7am: National Express
Transport group National Express, which is in ongoing talks about a merger with Stagecoach, said bus patronage is now at 76% of pre-Covid levels, and it is minimising the impact of driver shortages on revenue and tightly controlling costs.
Q3 revenue is up to 83% on the same period in 2019.
Recent fuel shortages in the UK have had no impact on the business.
“We continue to anticipate underlying profit before tax for 2021 to be in line with management’s previous expectations,” it said in a third quarter update.
“As previously guided we continue to anticipate robust positive free cash flow in 2021, reflecting the improved trading performance through the year and the capital expenditure reduction actions taken in 2020.”
7am: Hays fees rise
Recruitment agency Hays said net fees in the UK & Ireland in the first quarter increased by 45% over the previous quarter, with a 69% growth in fees for permanent roles and 29% for temporary positions.
The private sector, which accounts for 71% of UK&I net fees, grew by 57% and the public sector by 21%. UK&I fees decreased by 5% versus Q1 FY20.
Most regions traded broadly in line with the overall UK business, apart from the North West and the Midlands, which grew by 74% and 51% respectively, and Scotland, which grew by 30%. London increased by 46%, including London City up 73%, and in Ireland the business increased by 46%.
At the specialism level, technology delivered “excellent growth” and accountancy & finance rebounded sharply, up 57% and 49% respectively.
The fastest growth came in HR and office support, up 127% and 94% respectively, while construction & property increased by 27%.

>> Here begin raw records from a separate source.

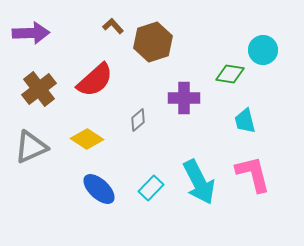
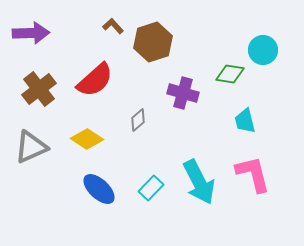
purple cross: moved 1 px left, 5 px up; rotated 16 degrees clockwise
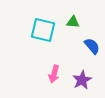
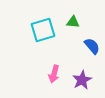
cyan square: rotated 30 degrees counterclockwise
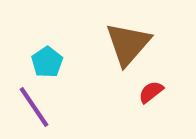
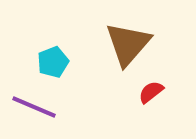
cyan pentagon: moved 6 px right; rotated 12 degrees clockwise
purple line: rotated 33 degrees counterclockwise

Consultant headcount increased by 4% in the quarter and by 15% year-on-year.
Prices are rising around the world, with consumer price inflation in China hitting 10.7% in September, its highest for 25 years while US consumer prices rose by 5.4%.

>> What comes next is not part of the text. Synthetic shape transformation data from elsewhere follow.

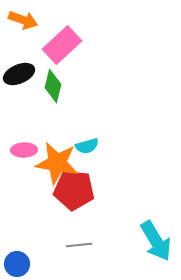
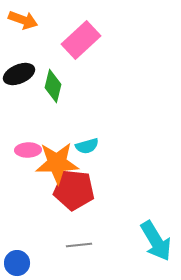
pink rectangle: moved 19 px right, 5 px up
pink ellipse: moved 4 px right
orange star: rotated 12 degrees counterclockwise
blue circle: moved 1 px up
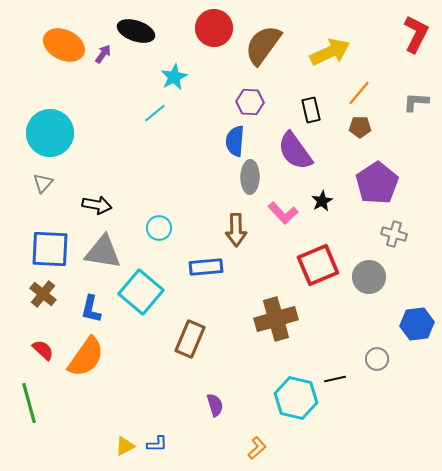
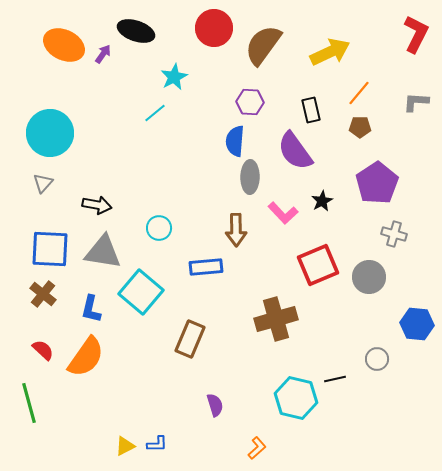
blue hexagon at (417, 324): rotated 12 degrees clockwise
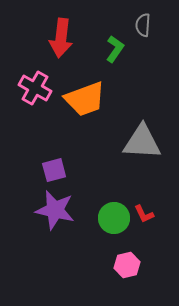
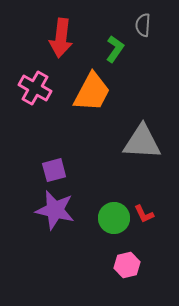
orange trapezoid: moved 7 px right, 7 px up; rotated 42 degrees counterclockwise
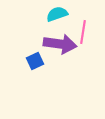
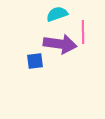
pink line: rotated 10 degrees counterclockwise
blue square: rotated 18 degrees clockwise
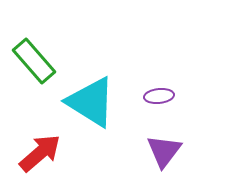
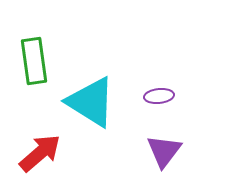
green rectangle: rotated 33 degrees clockwise
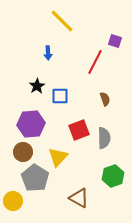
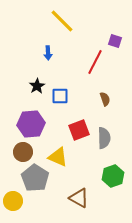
yellow triangle: rotated 50 degrees counterclockwise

US factory gate or PPI numbers are out later today and will show the impact of rises in the costs of transport, energy and components.
Minutes for the last Federal Reserve meeting yesterday reflected its growing concerns about prices and stated the need to stop pumping money into the US economy sooner rather than later.
Markets responded by bringing forward expectations of a US rate rise to September next year.
Despite surging prices in China the Shanghai Composite index was up 0.15%. Hong Kong’s financial markets are closed for the Chung Yeung Festival.
In Japan, the Nikkei 225 jumped 1.35% and South Korea’s Kospi gained 1.09%.
In commodities, oil futures steadied, with US crude at $80.55 a barrel and Brent Crude at $83.32.
As a senior official at the Bank of England called for regulation of cryptocurrencies Bitcoin rose 1.5% to $58,550, its highest level since May.